▶ **Required action**
Please retype the entries below exactly, only from their first line through the line containing "Mixpanel and Peekalink integration", leaving every picture out.
+ + + + +
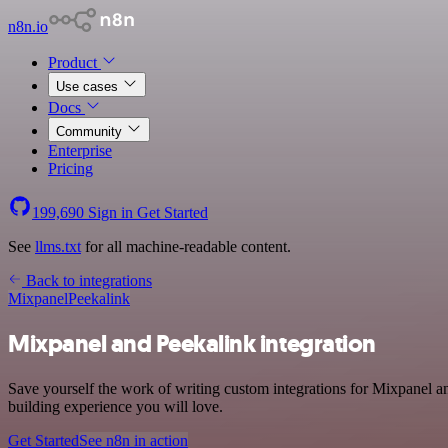
n8n.io
Product
Use cases
Docs
Community
Enterprise
Pricing
199,690
Sign in
Get Started
See
llms.txt
for all machine-readable content.
Back to integrations
Mixpanel
Peekalink
Mixpanel and Peekalink integration
Save yourself the work of writing custom integrations for Mixpanel a
building experience you will love.
Get Started
See n8n in action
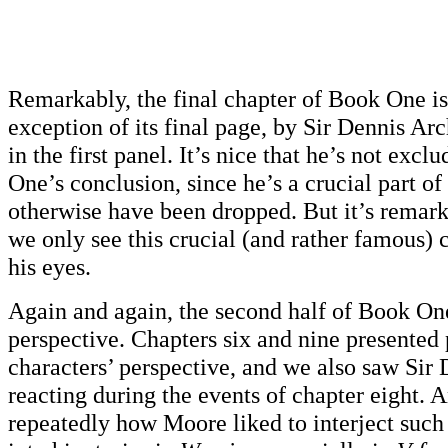
Remarkably, the final chapter of Book One is
exception of its final page, by Sir Dennis Ar
in the first panel. It’s nice that he’s not exc
One’s conclusion, since he’s a crucial part of
otherwise have been dropped. But it’s remark
we only see this crucial (and rather famous)
his eyes.
Again and again, the second half of Book On
perspective. Chapters six and nine presented 
characters’ perspective, and we also saw Sir
reacting during the events of chapter eight.
repeatedly how Moore liked to interject such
+ + + + +
▶ **Completed exercise**
n8n.io
Product
Use cases
Docs
Community
Enterprise
Pricing
199,690
Sign in
Get Started
See
llms.txt
for all machine-readable content.
Back to integrations
Mixpanel
Peekalink
Mixpanel and Peekalink integration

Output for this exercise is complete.